From the October 5, 2001 print edition

Layoffs may not be good business

Just a few months ago almost everyone around here was saying that what the Capital Region needed most for its economy was more workers. There were more jobs than workers to fill them. We were even hearing about companies that could bring good jobs that were afraid to locate around here because there were just not enough workers.

Making the situation worse were census figures showing that upstate New York had a negative population growth rate. Albany's population fell below the 100,000 mark last year for the first time since the very early 20th century. Schenectady lost nearly 6 percent from 1990 to 2000, and Troy 9.4 percent. Upstate declined; the only population growth was downstate. At the same time, economic development groups were decrying the fact that so many college graduates were leaving the Capital Region every June for jobs in other parts of the country.

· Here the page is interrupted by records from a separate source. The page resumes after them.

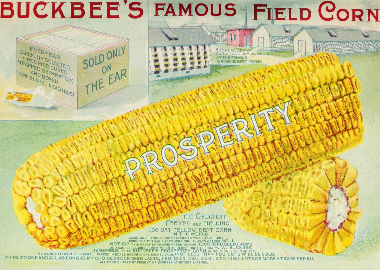 You are a GUI agent. You are given a task and a screenshot of the screen. Output one action in this format:
    pyautogui.click(x=<x>, y=<y>)
    Task: Click on the doors
    This screenshot has height=270, width=380.
    Given the screenshot: What is the action you would take?
    pyautogui.click(x=301, y=45), pyautogui.click(x=260, y=41), pyautogui.click(x=246, y=40) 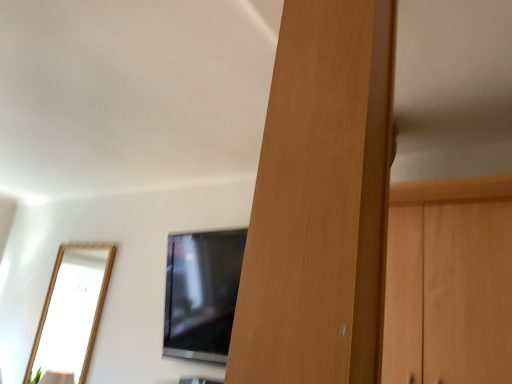 This screenshot has height=384, width=512. What are the coordinates of `black glossy tv at center` in the screenshot? It's located at (202, 293).

What do you see at coordinates (202, 293) in the screenshot?
I see `black glossy tv at center` at bounding box center [202, 293].

Describe the element at coordinates (320, 202) in the screenshot. Image resolution: width=512 pixels, height=384 pixels. I see `wooden door at center` at that location.

Locate an element on the screen. wooden door at center is located at coordinates (320, 202).

Find the location of a particular element. black glossy tv at center is located at coordinates (202, 293).

Is black glossy tv at center to the left of wooden door at center from the viewer's perspective?

Correct, you'll find black glossy tv at center to the left of wooden door at center.

Considering the relative positions of black glossy tv at center and wooden door at center in the image provided, is black glossy tv at center behind wooden door at center?

Yes, black glossy tv at center is behind wooden door at center.

Considering the positions of points (227, 294) and (339, 321), is point (227, 294) closer to camera compared to point (339, 321)?

No, (227, 294) is behind (339, 321).

From the image's perspective, which one is positioned lower, black glossy tv at center or wooden door at center?

black glossy tv at center, from the image's perspective.

From a real-world perspective, which is physically below, black glossy tv at center or wooden door at center?

black glossy tv at center.

Between black glossy tv at center and wooden door at center, which one has smaller width?

wooden door at center is thinner.

Does black glossy tv at center have a lesser height compared to wooden door at center?

Correct, black glossy tv at center is not as tall as wooden door at center.

Based on the photo, is black glossy tv at center bigger than wooden door at center?

Indeed, black glossy tv at center has a larger size compared to wooden door at center.

Can we say black glossy tv at center lies outside wooden door at center?

Yes.

Is the surface of black glossy tv at center in direct contact with wooden door at center?

No, black glossy tv at center is not with wooden door at center.

Could you tell me if black glossy tv at center is facing wooden door at center?

No, black glossy tv at center is not oriented towards wooden door at center.

Image resolution: width=512 pixels, height=384 pixels. There is a black glossy tv at center. Find the location of `door above it (from a real-world perspective)`. door above it (from a real-world perspective) is located at coordinates (320, 202).

Consider the image. Is wooden door at center to the left or to the right of black glossy tv at center in the image?

Clearly, wooden door at center is on the right of black glossy tv at center in the image.

Who is more distant, wooden door at center or black glossy tv at center?

black glossy tv at center is further from the camera.

Is point (304, 295) farther from camera compared to point (179, 238)?

No.

From the image's perspective, would you say wooden door at center is shown under black glossy tv at center?

No, from the image's perspective, wooden door at center is not beneath black glossy tv at center.

From a real-world perspective, is wooden door at center over black glossy tv at center?

Correct, in the physical world, wooden door at center is higher than black glossy tv at center.

Which object is wider, wooden door at center or black glossy tv at center?

black glossy tv at center.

Suddenly, the economy is hemorrhaging jobs at a rate not seen since the early '90s when rightsizing and downsizing were the corporate themes. Consumer confidence was weakening before the terrorists flew into the World Trade Center towers. Now it is the lowest ever. These are definitely challenging times.

While the panicked airline industry has been shedding scores of thousands of jobs, it is significant that Southwest Airlines, the unorthodox company that has expressed such conviction to corporate culture, has resisted laying off employees.

Jim Ullery, who operates 360 Solutions, a human resources consulting office in Colonie, says that companies, especially those around here, may be paying some real long-term costs if they seek short-term relief by laying off their workers.

"We wake up one day and see national firms and local firms laying off thousands of people," Ullery said. "We have to ask, weren't these people doing something the week before, weren't we investing in these people the week before?

Laying people off can have a detrimental effect not only to the people who are laid off, Ullery said, but also to the people who remain with the company. The ones who stay get what Ullery calls "survivor syndrome," where their focus becomes to protect their position rather than work for the greater good of the company.

Companies like Southwest Airlines that resist layoffs have a stronger sense of community and build a sense of purpose and strong sense of loyalty among their workers. It is surely no accident that Southwest capitalizes the word Employee in its corporate communications.

But the wave of layoffs could have significant long-term consequences around upstate New York because our cities have been losing population while places like Austin, Seattle, San Jose and Miami have been booming. When people lose their jobs, they may not be here when our companies need them back. I remember talking with several upstate New Yorkers in the early '90s who had left their hometowns because their was no career opportunity for them.

"The most recent people who came to work are the ones that tend to be laid off, tend to be recent college graduates," Ullery said. "Fifteen, 20 years ago there was a surplus of people in the demographic of that age group. The baby boom has passed us by, and if we lay off the young people, the implications are that one decade or two decades ago these labor pools would be available to pull back in. Today they are not there. There are fewer employees available by virtue that the baby boom has passed us by; so if we fail to make the investment in the young people, we have really cooked our goose. If we go forward a couple of quarters and the economy heats up again, where are these businesses going to go to find people?"

When older workers lose their jobs, they have a tough time getting back into the work force and tend to make lifestyle decisions to drop out of the labor market, Ullery said.

Layoffs disrupt the sense of community or corporate culture a company has developed over the years, and that has a value that needs to be factored into the decision.

"If you're going to lay off people, you're choosing to throw away the investment you have made to this point. There's just not large enough field of people to employ right now with the demographic of young people being that much less than it was years ago."

And Ullery warns that the companies that begin rehiring first will get the best people.